Tabu ist gemäss dem Leitfaden neuerdings auch die Formulierung «Mädchen und Buben». Gemäss Luzern-katholischer Lehre ist ab sofort nur noch «Kinder» oder «Jugendliche» erlaubt. Auch die «Eltern» verschwinden aus dem kirchlichen Sprachgebrauch – es könnte diskriminierend wirken auf Erziehungsberechtigte, die keine biologischen Eltern sind.

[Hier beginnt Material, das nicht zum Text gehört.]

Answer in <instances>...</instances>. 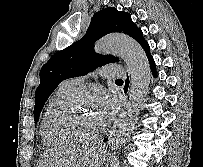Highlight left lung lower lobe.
I'll return each instance as SVG.
<instances>
[{"instance_id":"0a47b994","label":"left lung lower lobe","mask_w":203,"mask_h":167,"mask_svg":"<svg viewBox=\"0 0 203 167\" xmlns=\"http://www.w3.org/2000/svg\"><path fill=\"white\" fill-rule=\"evenodd\" d=\"M143 49L146 52V55L148 57L149 63H150V67H151V71L154 77H157V72H156V67H155V62L153 60V57L150 54V48L147 42H144L142 45ZM128 81V80H127ZM107 139H104V142H106Z\"/></svg>"}]
</instances>
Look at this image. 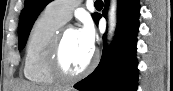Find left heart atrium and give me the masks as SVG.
I'll list each match as a JSON object with an SVG mask.
<instances>
[{
    "instance_id": "left-heart-atrium-1",
    "label": "left heart atrium",
    "mask_w": 173,
    "mask_h": 91,
    "mask_svg": "<svg viewBox=\"0 0 173 91\" xmlns=\"http://www.w3.org/2000/svg\"><path fill=\"white\" fill-rule=\"evenodd\" d=\"M77 33L82 44L88 49L93 50L96 36L92 23L89 20H85Z\"/></svg>"
}]
</instances>
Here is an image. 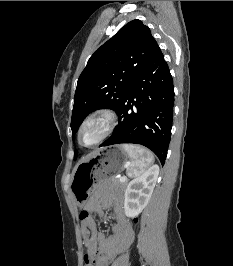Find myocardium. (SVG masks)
I'll use <instances>...</instances> for the list:
<instances>
[{"label":"myocardium","instance_id":"obj_1","mask_svg":"<svg viewBox=\"0 0 233 266\" xmlns=\"http://www.w3.org/2000/svg\"><path fill=\"white\" fill-rule=\"evenodd\" d=\"M95 120H103L104 121V129L101 133V135L91 144H85L82 141L81 134L84 129V127L89 124L90 122H93ZM118 121V115L117 112L110 108V107H102L94 110L90 114H88L85 119L80 124L78 131H77V140L78 143L86 148H92L95 147L102 142H104L114 131L116 124Z\"/></svg>","mask_w":233,"mask_h":266}]
</instances>
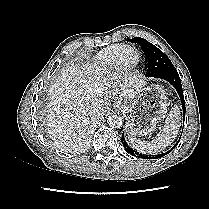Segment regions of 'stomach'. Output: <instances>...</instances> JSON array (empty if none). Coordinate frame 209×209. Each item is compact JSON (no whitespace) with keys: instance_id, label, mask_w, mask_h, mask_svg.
<instances>
[{"instance_id":"0dacf381","label":"stomach","mask_w":209,"mask_h":209,"mask_svg":"<svg viewBox=\"0 0 209 209\" xmlns=\"http://www.w3.org/2000/svg\"><path fill=\"white\" fill-rule=\"evenodd\" d=\"M168 105L162 86L154 84L141 89L134 100L121 106L126 114V131L131 136L151 133L166 113Z\"/></svg>"}]
</instances>
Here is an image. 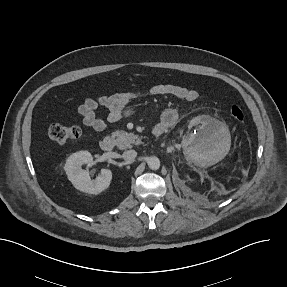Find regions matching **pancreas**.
I'll list each match as a JSON object with an SVG mask.
<instances>
[{
	"mask_svg": "<svg viewBox=\"0 0 287 287\" xmlns=\"http://www.w3.org/2000/svg\"><path fill=\"white\" fill-rule=\"evenodd\" d=\"M112 138L115 139L116 145L120 150L131 148L132 144H139L140 142L137 135L128 133L124 130H117L113 132Z\"/></svg>",
	"mask_w": 287,
	"mask_h": 287,
	"instance_id": "1",
	"label": "pancreas"
}]
</instances>
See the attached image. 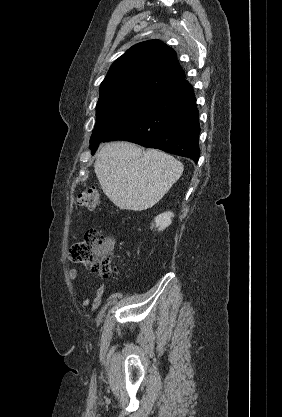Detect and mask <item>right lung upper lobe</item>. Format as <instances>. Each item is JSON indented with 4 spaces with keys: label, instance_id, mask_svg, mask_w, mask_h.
<instances>
[{
    "label": "right lung upper lobe",
    "instance_id": "1",
    "mask_svg": "<svg viewBox=\"0 0 282 417\" xmlns=\"http://www.w3.org/2000/svg\"><path fill=\"white\" fill-rule=\"evenodd\" d=\"M185 79L175 51L159 40L132 46L110 67L100 95L126 90L159 93Z\"/></svg>",
    "mask_w": 282,
    "mask_h": 417
}]
</instances>
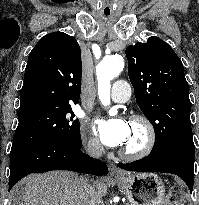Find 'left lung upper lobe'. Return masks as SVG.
<instances>
[{"label":"left lung upper lobe","instance_id":"1","mask_svg":"<svg viewBox=\"0 0 199 205\" xmlns=\"http://www.w3.org/2000/svg\"><path fill=\"white\" fill-rule=\"evenodd\" d=\"M128 75L136 102L154 127L151 153L178 142H193L189 87L181 60L158 37L126 48Z\"/></svg>","mask_w":199,"mask_h":205}]
</instances>
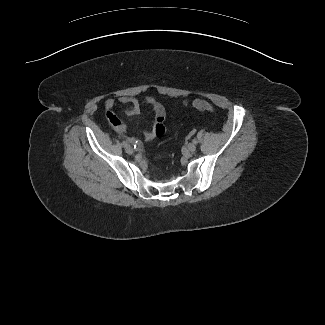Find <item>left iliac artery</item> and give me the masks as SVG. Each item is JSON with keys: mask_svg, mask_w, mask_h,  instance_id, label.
<instances>
[{"mask_svg": "<svg viewBox=\"0 0 325 325\" xmlns=\"http://www.w3.org/2000/svg\"><path fill=\"white\" fill-rule=\"evenodd\" d=\"M194 144H197V141L195 140V139H193V141H192Z\"/></svg>", "mask_w": 325, "mask_h": 325, "instance_id": "1", "label": "left iliac artery"}]
</instances>
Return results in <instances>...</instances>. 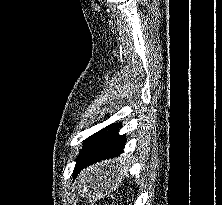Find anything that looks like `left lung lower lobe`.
<instances>
[{
  "mask_svg": "<svg viewBox=\"0 0 222 205\" xmlns=\"http://www.w3.org/2000/svg\"><path fill=\"white\" fill-rule=\"evenodd\" d=\"M121 126V123H113L101 130L91 150L76 163L74 178L82 169L103 160L111 162L123 152L127 139L125 135L118 134Z\"/></svg>",
  "mask_w": 222,
  "mask_h": 205,
  "instance_id": "left-lung-lower-lobe-1",
  "label": "left lung lower lobe"
}]
</instances>
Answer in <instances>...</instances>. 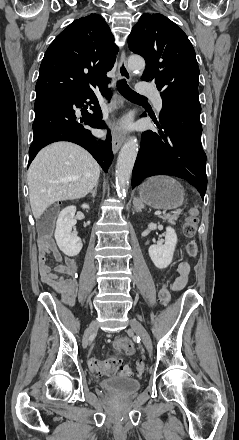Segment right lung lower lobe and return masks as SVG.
<instances>
[{"instance_id":"1","label":"right lung lower lobe","mask_w":239,"mask_h":440,"mask_svg":"<svg viewBox=\"0 0 239 440\" xmlns=\"http://www.w3.org/2000/svg\"><path fill=\"white\" fill-rule=\"evenodd\" d=\"M106 83L99 87L101 91L109 94L108 89L102 88ZM84 103L95 104L96 108L92 109L94 113L90 114L83 109V117L77 118L74 108H86ZM97 103L93 88L73 93L50 92L36 95L34 138L29 149V164L46 145L57 141H70L87 149L107 172L113 159L111 136L108 134L105 141L97 140L87 127L106 128Z\"/></svg>"}]
</instances>
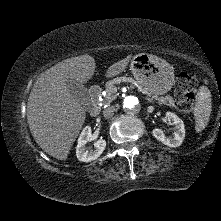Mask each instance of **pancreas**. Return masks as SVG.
<instances>
[{
	"label": "pancreas",
	"instance_id": "cf45deb5",
	"mask_svg": "<svg viewBox=\"0 0 221 221\" xmlns=\"http://www.w3.org/2000/svg\"><path fill=\"white\" fill-rule=\"evenodd\" d=\"M122 82L131 83L132 87L136 86L140 92L148 96V99L150 101H155L159 104H165L170 107H175V101L171 96H161V97L151 96V93H149L146 89L140 86L133 78L125 76L114 78L106 83L105 102L107 104L111 103L113 100L116 99L117 86L120 85V83Z\"/></svg>",
	"mask_w": 221,
	"mask_h": 221
}]
</instances>
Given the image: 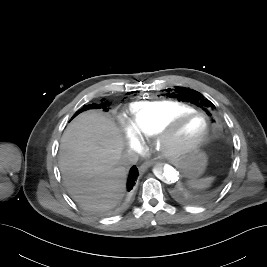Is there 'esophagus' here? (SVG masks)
<instances>
[{
	"label": "esophagus",
	"mask_w": 267,
	"mask_h": 267,
	"mask_svg": "<svg viewBox=\"0 0 267 267\" xmlns=\"http://www.w3.org/2000/svg\"><path fill=\"white\" fill-rule=\"evenodd\" d=\"M153 164V162H145L140 166V171L144 172L147 168H149L151 165Z\"/></svg>",
	"instance_id": "1"
}]
</instances>
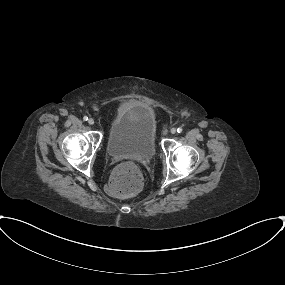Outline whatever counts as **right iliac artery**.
<instances>
[{
    "mask_svg": "<svg viewBox=\"0 0 285 285\" xmlns=\"http://www.w3.org/2000/svg\"><path fill=\"white\" fill-rule=\"evenodd\" d=\"M83 120H84V121H87V120H88V117H87V116H84V117H83Z\"/></svg>",
    "mask_w": 285,
    "mask_h": 285,
    "instance_id": "82829eb1",
    "label": "right iliac artery"
}]
</instances>
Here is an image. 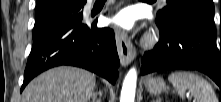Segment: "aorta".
I'll use <instances>...</instances> for the list:
<instances>
[{"label": "aorta", "instance_id": "1", "mask_svg": "<svg viewBox=\"0 0 221 102\" xmlns=\"http://www.w3.org/2000/svg\"><path fill=\"white\" fill-rule=\"evenodd\" d=\"M137 84V71L135 68H131L127 75L125 76L120 102H134L135 99V91Z\"/></svg>", "mask_w": 221, "mask_h": 102}]
</instances>
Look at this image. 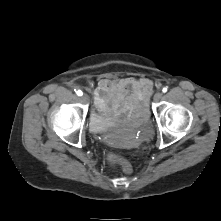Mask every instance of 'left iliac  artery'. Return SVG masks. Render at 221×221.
I'll list each match as a JSON object with an SVG mask.
<instances>
[{
  "label": "left iliac artery",
  "mask_w": 221,
  "mask_h": 221,
  "mask_svg": "<svg viewBox=\"0 0 221 221\" xmlns=\"http://www.w3.org/2000/svg\"><path fill=\"white\" fill-rule=\"evenodd\" d=\"M167 87H164L163 89H162V91L165 93V92H167Z\"/></svg>",
  "instance_id": "obj_1"
}]
</instances>
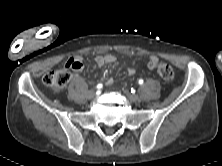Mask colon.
I'll use <instances>...</instances> for the list:
<instances>
[{"label":"colon","instance_id":"5ec220e1","mask_svg":"<svg viewBox=\"0 0 222 166\" xmlns=\"http://www.w3.org/2000/svg\"><path fill=\"white\" fill-rule=\"evenodd\" d=\"M149 68L154 70L163 80L171 81L174 78L173 67L157 59H151ZM71 74L65 69L53 70L43 76V83L55 91L63 89L70 81Z\"/></svg>","mask_w":222,"mask_h":166}]
</instances>
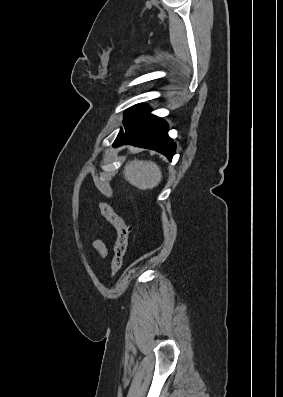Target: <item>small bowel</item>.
<instances>
[{
    "mask_svg": "<svg viewBox=\"0 0 283 397\" xmlns=\"http://www.w3.org/2000/svg\"><path fill=\"white\" fill-rule=\"evenodd\" d=\"M93 247L98 251V253L102 258H104L107 255V247L103 241L101 240L94 241Z\"/></svg>",
    "mask_w": 283,
    "mask_h": 397,
    "instance_id": "1",
    "label": "small bowel"
}]
</instances>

Die katholische Kirche Stadt Luzern belässt es nicht nur bei Schreibregeln. Sie will auch, dass ihre Mitarbeitenden so sprechen. Es ist zwar keine Vorschrift, doch wird es allen empfohlen, beim Sprechen den Doppelpunkt mit einer kurzen Pause hörbar zu machen. Wenn die Sonntagspredigt nun plötzlich länger dauert, könnte dies also an den vielen Doppelpunkten liegen.
Doch irgendwann kommt auch die abenteuerlichste Sprachakrobatik an ihre Grenzen. Beim Genitiv («Empfehlung eines:r Mitarbeiters:in») müssen selbst die katholischen Sprachwächter:innen Forfait geben: In diesem Fall solle man einfach von einer «mitarbeitenden Person» sprechen. Auch das am Anfang dieses Artikels erwähnte Beispiel könnte ein Grenzfall sein: Wenn ein Satz derart unleserlich wird, dann dürfe man ausnahmsweise auch von der Sprachregel abweichen. Aber Achtung: «Die Messlatte setzen wir möglichst hoch an», wie es unmissverständlich heisst.
Mit diesen rigiden Vorschriften schiesst die Kirche völlig übers Ziel hinaus. Dass es auch vernünftig geht, zeigt die Luzerner Stadtverwaltung, die neuerdings ebenfalls Genderzeichen benutzt – gleichzeitig aber zur sparsamen Verwendung mahnt. Wenn man's nämlich mit den Sternchen und Doppelpunkten allzu arg übertreibe, riskiere man, Menschen mit Leseschwäche zu überfordern. Dann wird die angebliche Inklusion zum Eigentor.
Quizfrage zum Schluss: Muss man jetzt auch «Priester:in» schreiben? Ausgerechnet dieses Beispiel fehlt im katholischen Leitfaden. Das beweist, dass die Kirche in Sachen Inklusion eigentlich dringendere Baustellen hätte.